Lab for Neural Circuits and Olfactory Perception
One of the major goals of neuroscience research is to understand how neural circuits encode information and support behavior, learning and memory. To answer this question requires us to relate neural activity to perception. Using the olfactory system of the fruit fly, Drosophila melanogaster, and a multidisciplinary approach which includes in vivo electrophysiology and functional imaging, optogenetics, thermogenetics and behavior experiments, we probe the neuronal codes underlying olfaction, manipulate them and examine the effects these manipulations have on behavior. In addition, we use the same techniques to understand the molecular basis of brain disorders and its effects on neural circuits’ connectivity and activity.
Neural temporal codes have come to dominate our way of thinking on how information is coded in the brain. When precise spike timing is found to carry information, the neural code is defined as a temporal code. In spite of the importance of temporal codes, whether behaving animals actually use this type of coding is still an unresolved question. To date studying temporal codes was technically impossible due to the inability to manipulate spike timing in behaving animals. However, very recent developments in optogenetics solved this problem. Despite these modern tools, this key question is very difficult to resolve in mammals, because the meaning of manipulating a part of a neural circuit without knowledge of the neural activity of all the neurons involved in the coding is unclear.
The fly is an ideal model system to study temporal codes because its small number of neurons allows for complete mapping of the neural activity of all the neurons involved. Since temporal codes are suggested to be involved in olfactory intensity coding, we study this process. For this we device a multidisciplinary approach of electrophysiology, functional imaging and behavior.
Neuromodulation by the principal excitatory neurotransmitter is still not fully understood. In mammals where the principal neurotransmitter is glutamate one of the reasons for this is the large variety of glutamatergic receptors. In Drosophila the principal neurotransmitter is acetylcholine which mediates neuromodulation via muscarinic receptors. There are only three Drosophila muscarinic receptors. Drosophila muscarinic type A (mAChR-A) receptor is homologous to the mammalian M1 receptor and is Gq coupled. Drosophila muscarinic type B (mAChR-B) receptor is homologous to M2R and is Gi/o coupled. The third Drosophila muscarinic type C receptor is Gq coupled, but it is not expressed in the brain. Surprisingly, very little is known about the roles of Drosophila muscarinic receptors. The Drosophila olfactory system has high expression levels of both mAChR-A and mAChR-B. In particular the antennal lobe (the first relay of olfactory processing) and the mushroom body (where olfactory learning and memory occurs). We have recently found that mAChR-A is involved in neural plasticity in both antennal lobe and mushroom body. However, the roles of mAChR-B in the Drosophila olfactory system are totally unknown.
Amyotrophic Lateral Sclerosis (ALS) is a devastating adult-onset neurodegenerative disease with no cure. Several attempts to target ALS focused on removing protein aggregates, but failed to improve disease progression. Therefore, we need to first understand the underlying neuronal basis of the disease.
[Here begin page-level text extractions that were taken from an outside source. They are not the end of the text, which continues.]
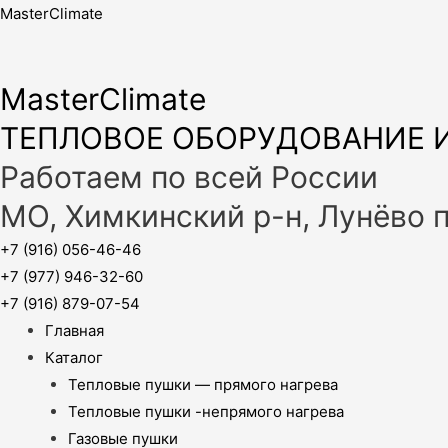
MasterClimate
MasterClimate
ТЕПЛОВОЕ ОБОРУДОВАНИЕ И
Работаем по всей России
МО, Химкинский р-н, Лунёво 
+7 (916) 056-46-46
+7 (977) 946-32-60
+7 (916) 879-07-54
Главная
Каталог
Тепловые пушки — прямого нагрева
Тепловые пушки -непрямого нагрева
Газовые пушки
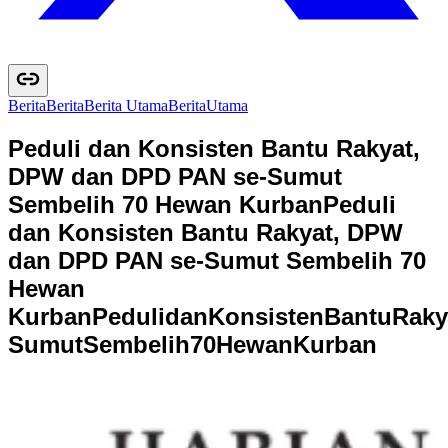
Berita
B
e
r
i
t
a
Berita Utama
B
e
r
i
t
a
U
t
a
m
a
Peduli dan Konsisten Bantu Rakyat,
DPW dan DPD PAN se-Sumut
Sembelih 70 Hewan Kurban
Peduli
dan Konsisten Bantu Rakyat, DPW
dan DPD PAN se-Sumut Sembelih 70
Hewan
Kurban
P
e
d
u
l
i
d
a
n
K
o
n
s
i
s
t
e
n
B
a
n
t
u
R
a
k
y
S
u
m
u
t
S
e
m
b
e
l
i
h
7
0
H
e
w
a
n
K
u
r
b
a
n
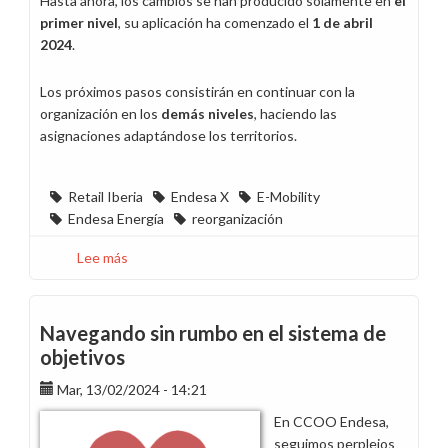
Hasta ahora, los cambios se han producido solamente en
el
primer nivel
, su aplicación ha comenzado el
1 de abril
2024
.
Los próximos pasos consistirán en continuar con la
organización en los
demás niveles
, haciendo las
asignaciones adaptándose los territorios.
Retail Iberia
Endesa X
E-Mobility
Endesa Energía
reorganización
Lee más
sobre
Nace
Retail
Iberia
Navegando sin rumbo en el sistema de
de
objetivos
la
Mar, 13/02/2024 - 14:21
fusión
de
En CCOO Endesa,
Market,
seguimos perplejos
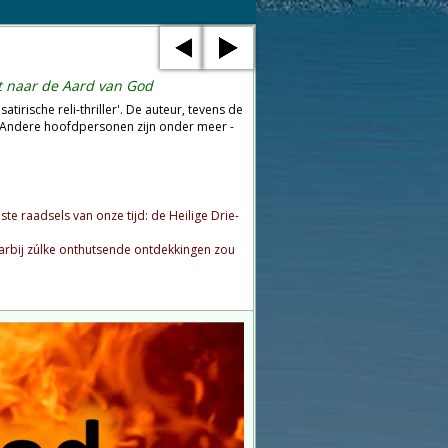
t naar de Aard van God
irische reli-thriller'. De auteur, tevens de
'. Andere hoofdpersonen zijn onder meer -
 raadsels van onze tijd: de Heilige Drie-
bij zúlke onthutsende ontdekkingen zou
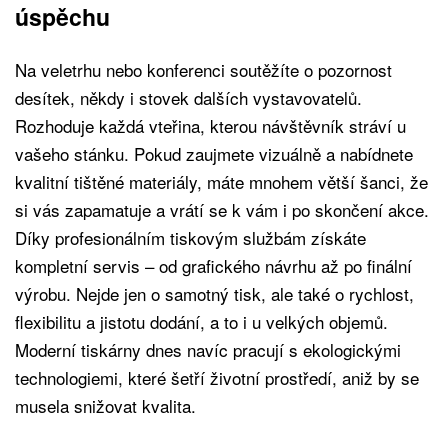
úspěchu
Na veletrhu nebo konferenci soutěžíte o pozornost
desítek, někdy i stovek dalších vystavovatelů.
Rozhoduje každá vteřina, kterou návštěvník stráví u
vašeho stánku. Pokud zaujmete vizuálně a nabídnete
kvalitní tištěné materiály, máte mnohem větší šanci, že
si vás zapamatuje a vrátí se k vám i po skončení akce.
Díky profesionálním tiskovým službám získáte
kompletní servis – od grafického návrhu až po finální
výrobu. Nejde jen o samotný tisk, ale také o rychlost,
flexibilitu a jistotu dodání, a to i u velkých objemů.
Moderní tiskárny dnes navíc pracují s ekologickými
technologiemi, které šetří životní prostředí, aniž by se
musela snižovat kvalita.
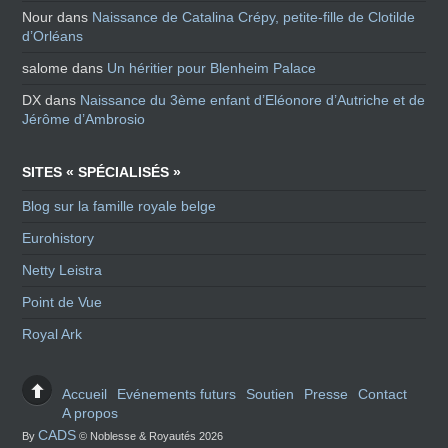
Nour
dans
Naissance de Catalina Crépy, petite-fille de Clotilde
d’Orléans
salome
dans
Un héritier pour Blenheim Palace
DX
dans
Naissance du 3ème enfant d’Eléonore d’Autriche et de
Jérôme d’Ambrosio
SITES « SPÉCIALISÉS »
Blog sur la famille royale belge
Eurohistory
Netty Leistra
Point de Vue
Royal Ark
Accueil
Evénements futurs
Soutien
Presse
Contact
A propos
CADS
By
© Noblesse & Royautés 2026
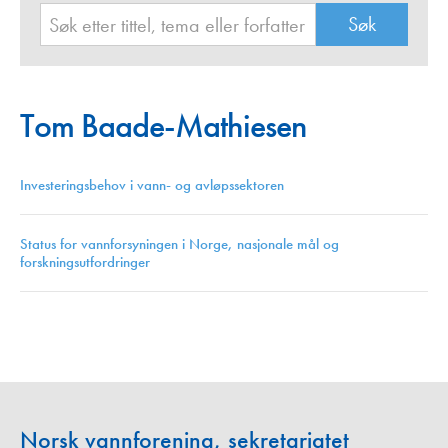
Tom Baade-Mathiesen
Investeringsbehov i vann- og avløpssektoren
Status for vannforsyningen i Norge, nasjonale mål og
forskningsutfordringer
Norsk vannforening, sekretariatet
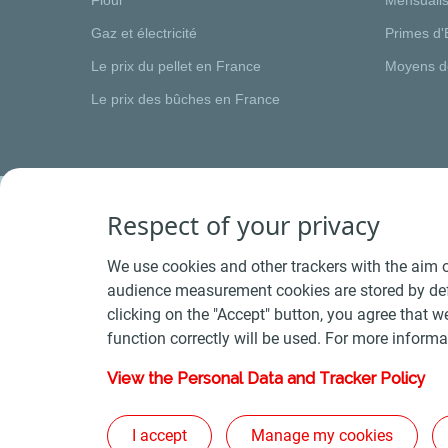
Gaz et électricité
Primes d'
Le prix du pellet en France
Moyens d
Le prix des bûches en France
Respect of your privacy
We use cookies and other trackers with the aim o
audience measurement cookies are stored by defa
clicking on the "Accept" button, you agree that we
function correctly will be used. For more informa
View the Personal Data and Tracker Policy
Conditions Générales de Vente Bois
-
Conditions 
Plan du s
I accept
Manage my cookies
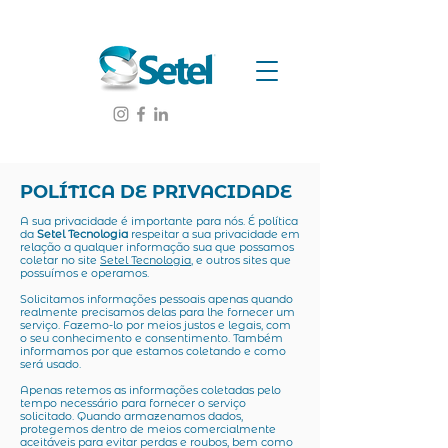
POLÍTICA DE PRIVACIDADE
A sua privacidade é importante para nós. É política
da
Setel Tecnologia
respeitar a sua privacidade em
relação a qualquer informação sua que possamos
coletar no site
Setel Tecnologia
, e outros sites que
possuímos e operamos.
Solicitamos informações pessoais apenas quando
realmente precisamos delas para lhe fornecer um
serviço. Fazemo-lo por meios justos e legais, com
o seu conhecimento e consentimento. Também
informamos por que estamos coletando e como
será usado.
Apenas retemos as informações coletadas pelo
tempo necessário para fornecer o serviço
solicitado. Quando armazenamos dados,
protegemos dentro de meios comercialmente
aceitáveis ​​para evitar perdas e roubos, bem como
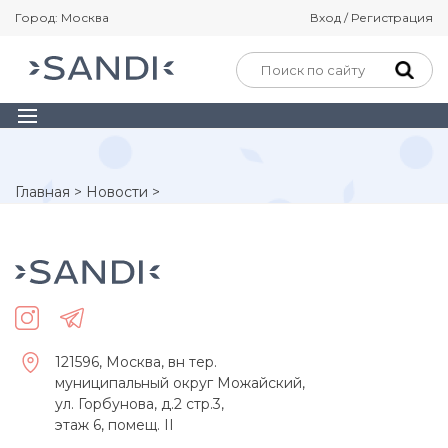
Город: Москва
Вход / Регистрация
Главная
>
Новости
>
121596, Москва, вн тер.
муниципальный округ Можайский,
ул. Горбунова, д.2 стр.3,
этаж 6, помещ. II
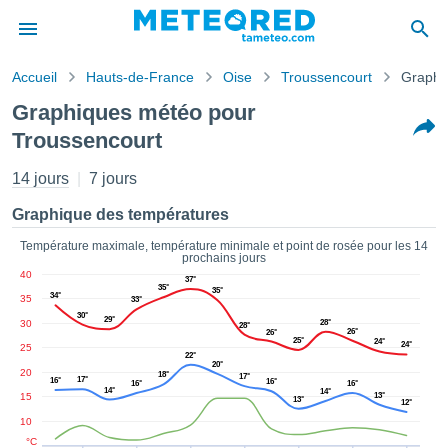
Accueil
Hauts-de-France
Oise
Troussencourt
Graphi
s de
Graphiques météo pour
ntialité
Troussencourt
tenu de
eo.com
14 jours
7 jours
o.com) a
paré par
Graphique des températures
es
ionnels
Température maximale, température minimale et point de rosée pour les 14
garantir
prochains jours
ité des
40
37°
35°
ations
35°
34°
35
33°
s. Vous
30°
29°
30
28°
28°
accéder
26°
26°
25°
24°
24°
ite en
25
22°
20°
ant les
20
18°
17°
17°
16°
16°
16°
16°
ions
14°
14°
15
13°
13°
12°
ntes :
10
°C
er les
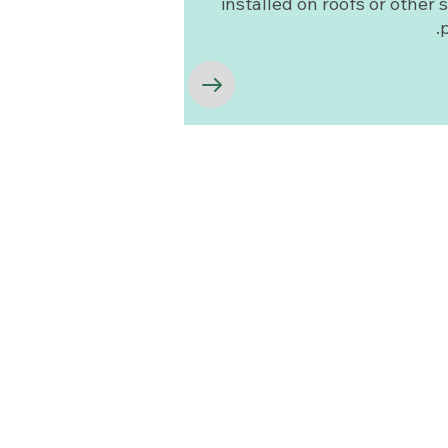
installed on roofs or other s
p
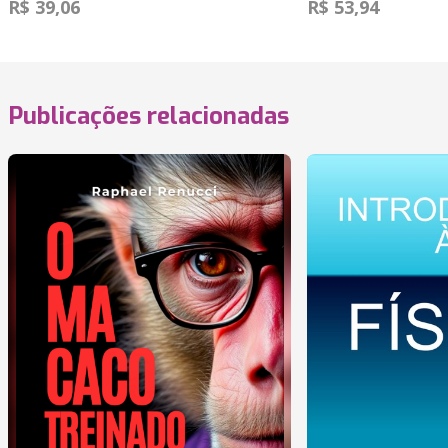
R$ 39,06
R$ 53,94
Publicações relacionadas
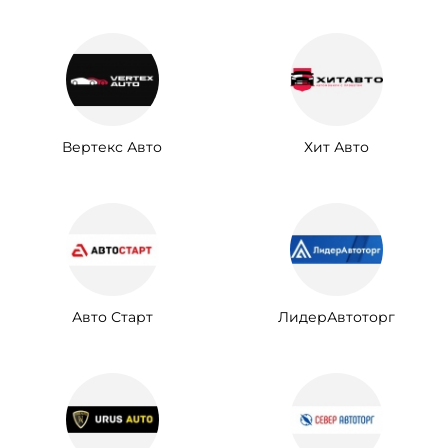
Вертекс Авто
Хит Авто
Авто Старт
ЛидерАвтоторг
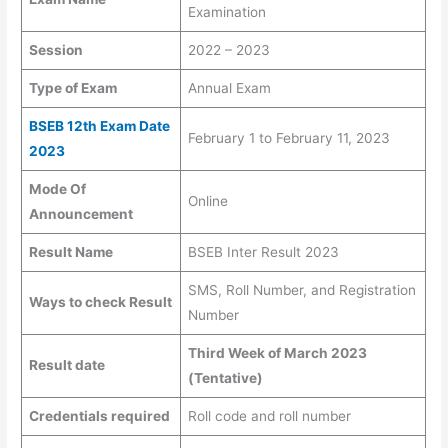
Examination
Session
2022 – 2023
Type of Exam
Annual Exam
BSEB 12th Exam Date
February 1 to February 11, 2023
2023
Mode Of
Online
Announcement
Result Name
BSEB Inter Result 2023
SMS, Roll Number, and Registration
Ways to check Result
Number
Third Week of March 2023
Result date
(Tentative)
Credentials required
Roll code and roll number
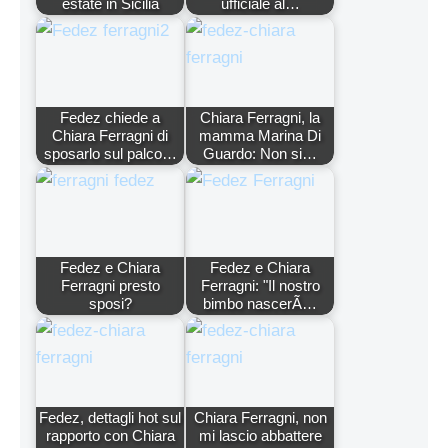
estate in Sicilia
ufficiale al…
Fedez chiede a
Chiara Ferragni, la
Chiara Ferragni di
mamma Marina Di
sposarlo sul palco…
Guardo: Non si…
Fedez e Chiara
Fedez e Chiara
Ferragni presto
Ferragni: "Il nostro
sposi?
bimbo nascerÃ…
Fedez, dettagli hot sul
Chiara Ferragni, non
rapporto con Chiara
mi lascio abbattere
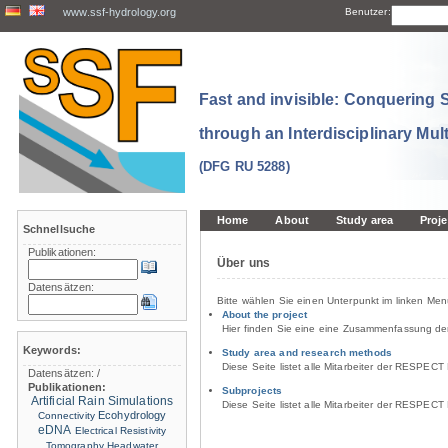
www.ssf-hydrology.org
Benutzer:
Fast and invisible: Conquering
through an Interdisciplinary Mul
(DFG RU 5288)
Home
About
Study area
Proje
Schnellsuche
Publikationen:
Über uns
Datensätzen:
Bitte wählen Sie einen Unterpunkt im linken Men
About the project
Hier finden Sie eine eine Zusammenfassung de
Keywords:
Study area and research methods
Diese Seite listet alle Mitarbeiter der RESPECT
Datensätzen:
/
Publikationen:
Subprojects
Artificial Rain Simulations
Diese Seite listet alle Mitarbeiter der RESPECT
Ecohydrology
Connectivity
eDNA
Electrical Resistivity
Tomography
Headwater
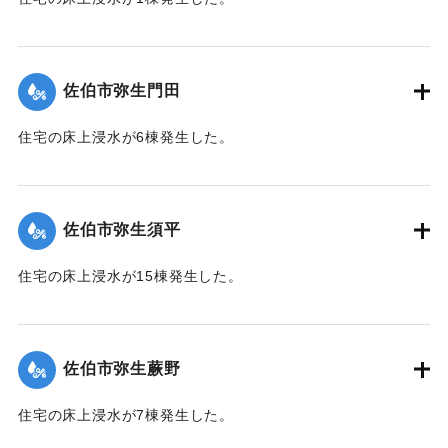
【出典：平成２９年 9 月１７日台風１８号に関する災害情報
（佐伯市）】
佐伯市弥生門田
｜固有コード:
01204065
住宅の床上浸水が6棟発生した。
【出典：平成２９年 9 月１７日台風１８号に関する災害情報
（佐伯市）】
佐伯市弥生須平
｜固有コード:
01204066
住宅の床上浸水が15棟発生した。
【出典：平成２９年 9 月１７日台風１８号に関する災害情報
（佐伯市）】
佐伯市弥生蕨野
｜固有コード:
01204067
住宅の床上浸水が7棟発生した。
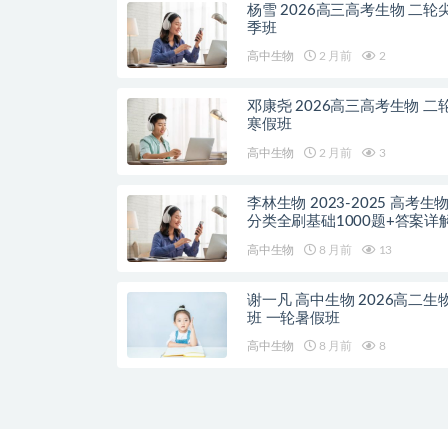
杨雪 2026高三高考生物 二轮
季班
高中生物
2 月前
2
邓康尧 2026高三高考生物 二
寒假班
高中生物
2 月前
3
李林生物 2023-2025 高考生
分类全刷基础1000题+答案详
记
高中生物
8 月前
13
谢一凡 高中生物 2026高二生
班 一轮暑假班
高中生物
8 月前
8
Motor neuron hyper and hypo excitability were suggested to underlie ALS, but to date no causal evidence exists in vivo. Using optogenetics manipulations we directly modulate hyper and hypo excitability of neurons in an ALS disease model using Drosophila and examine the effects on disease progression and neural activity.
Although years of research have examined the effects of pre synaptic active zone proteins on synaptic release, their effect on post synaptic neural coding is not thoroughly examined. Using the synapse between first order odorant receptor neurons (ORNs) and second order projection neurons (PNs) in the Drosophila olfactory system, we systematically dissect how protein function at ORN active zone affects PN neural coding and fly odor perception.